17 Y como llegamos á Jerusalem, los hermanos nos recibieron de buena
voluntad.

18 Y EL dia siguiente Pablo entró con nosotros á Jacobo, y todos los
ancianos se juntaron.

19 A los cuales, como los hubo saludado, contó por menudo lo que Dios habia
hecho entre los Gentiles por su ministerio.
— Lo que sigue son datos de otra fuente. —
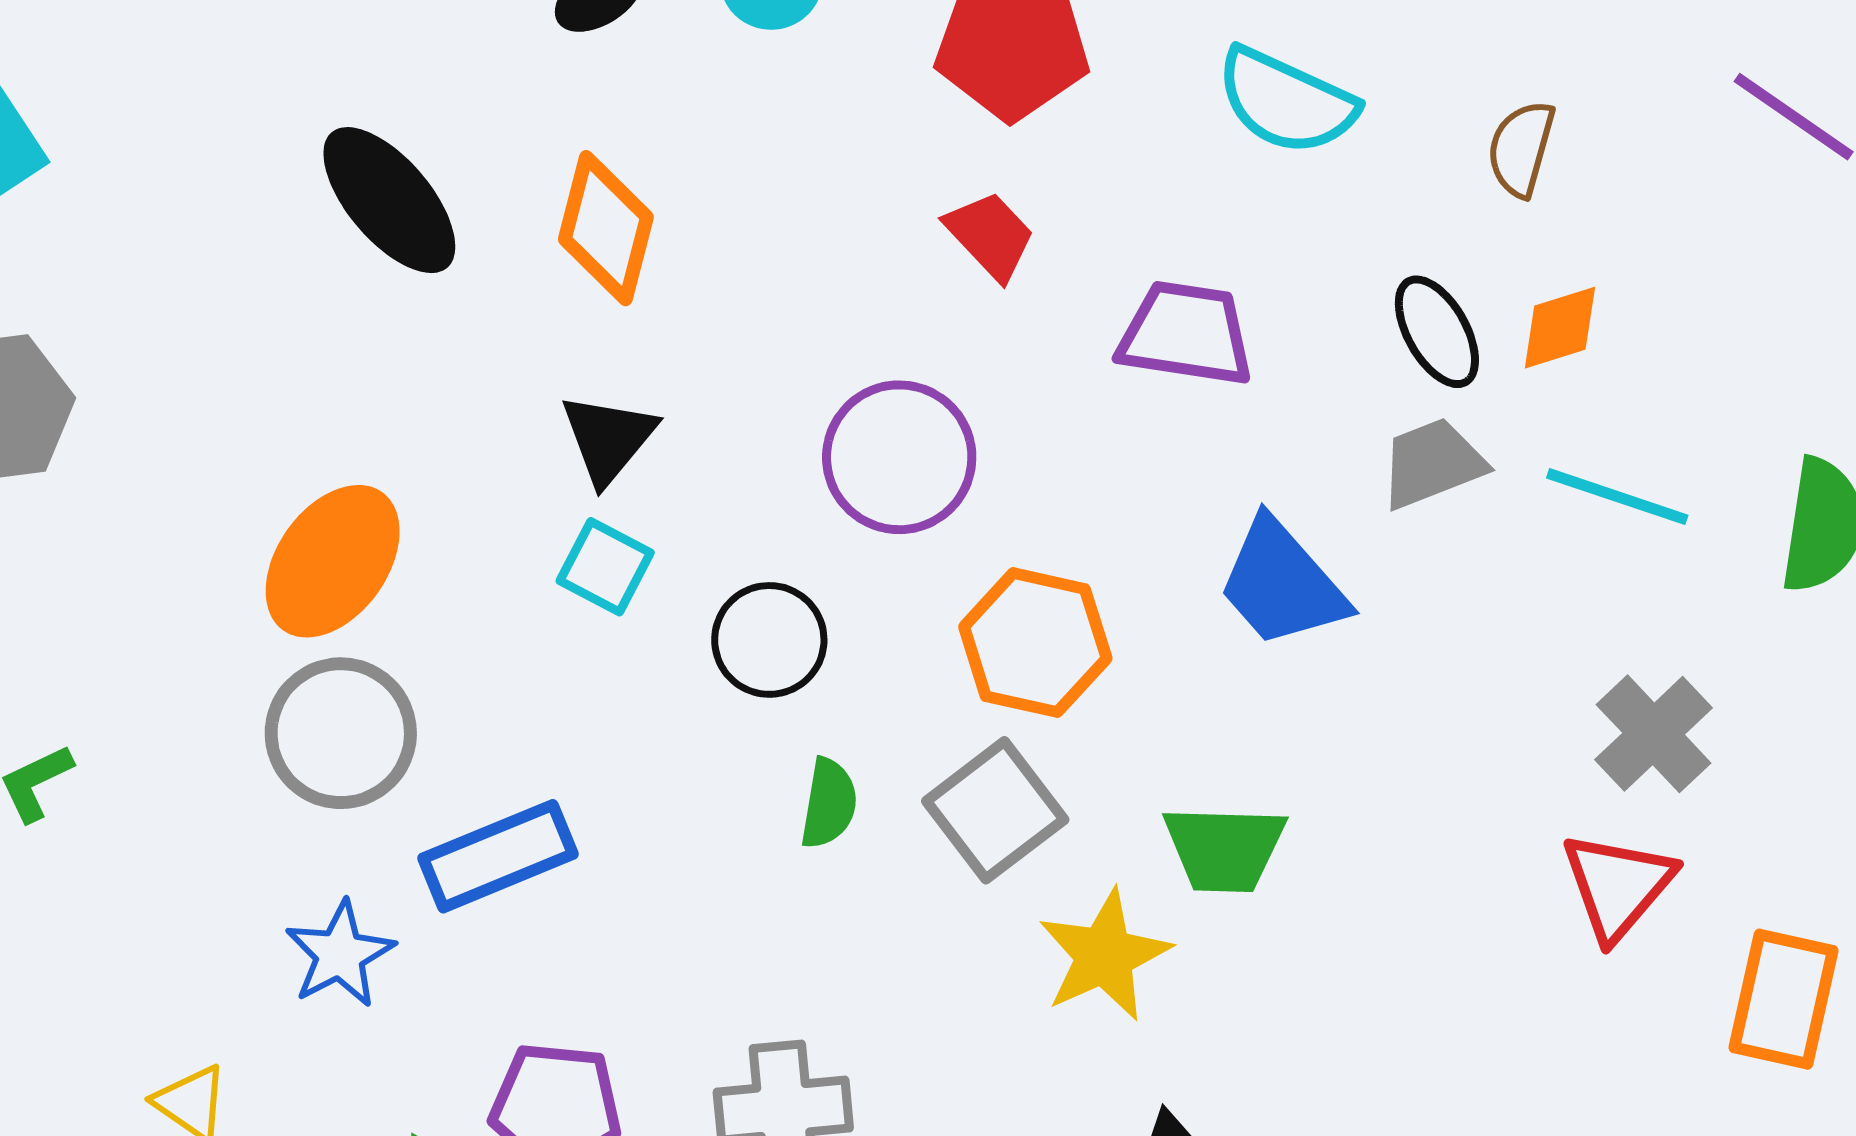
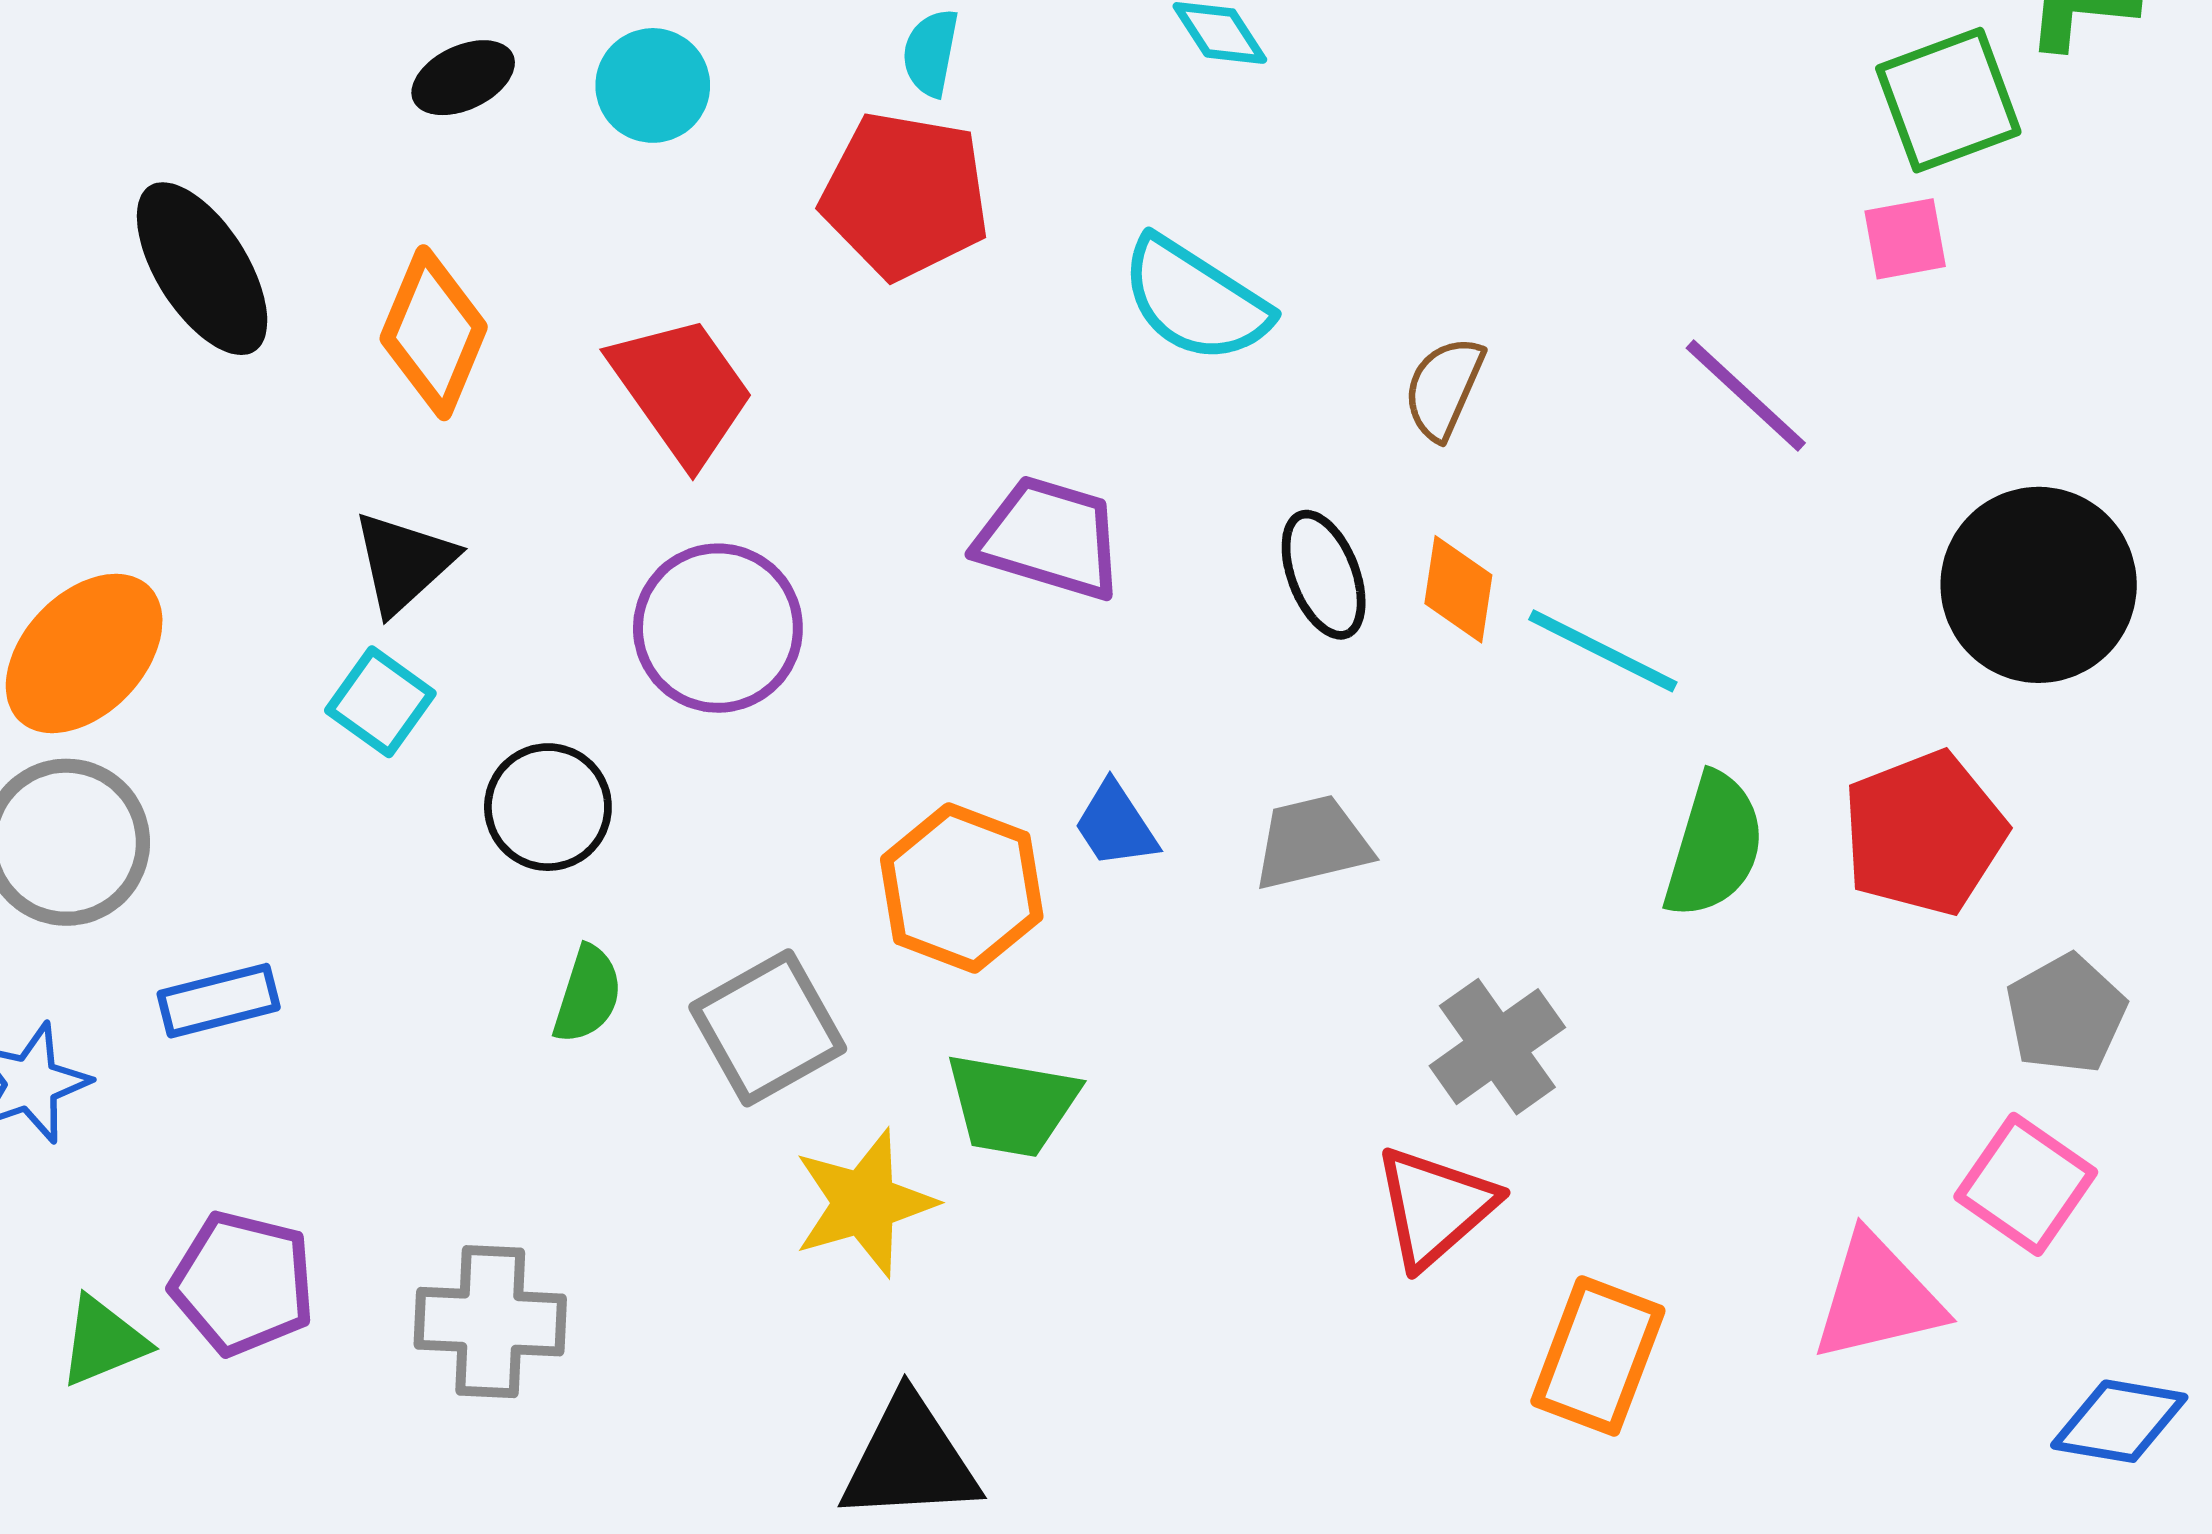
red trapezoid: (990, 235) -> (682, 390), moved, size x1.5
orange diamond: (1560, 328) -> (1458, 589), turned -72
gray trapezoid: (1432, 463) -> (1312, 843), moved
cyan line: (1617, 497) -> (1603, 651), moved
blue trapezoid: (1282, 583) -> (1116, 825), size x0.6
orange hexagon: (1035, 643) -> (962, 888), moved
blue rectangle: (498, 856) -> (219, 1001), size x0.7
20 Y ellos como [lo] oyeron, glorificaron al Señor; y le dijeron: Ya ves, hermano, cuantos millares de Judíos son los que han creido: mas todos son celadores de la ley:

21 y han oido de tí por relacion de otros, que enseñas á apartarse de Moisés á todos los Judíos que están entre los Gentiles; y que dices, que no han de circuncidar sus hijos, ni andar segun la costumbre:

22 ¿qué hay pues? en todo caso es menester que la multitud se junte: porque
oirán que has venido:

23 haz, pues, esto que te decimos: Hay entre nosotros cuatro varones, que
tienen voto sobre sí:

24 tomando á estos, santifícate con ellos, y gasta con ellos para que raigan sus cabezas: y que todos entiendan que no hay nada de lo que de tí han oido por fama; mas que tú tambien andas, guardando la ley:

25 empero cuanto á los que de los Gentiles han creido, nosotros hemos escrito: y determinamos, que no guarden nada de esto: solamente que se abstengan de lo que fuere sacrificado á los ídolos, y de sangre, y de ahogado, y de fornicacion.

26 Entonces Pablo, tomando á aquellos varones, santificado el dia siguiente, entró en el templo, denunciando ser cumplidos los dias de la santificacion, hasta ser ofrecida ofrenda por cada uno de ellos.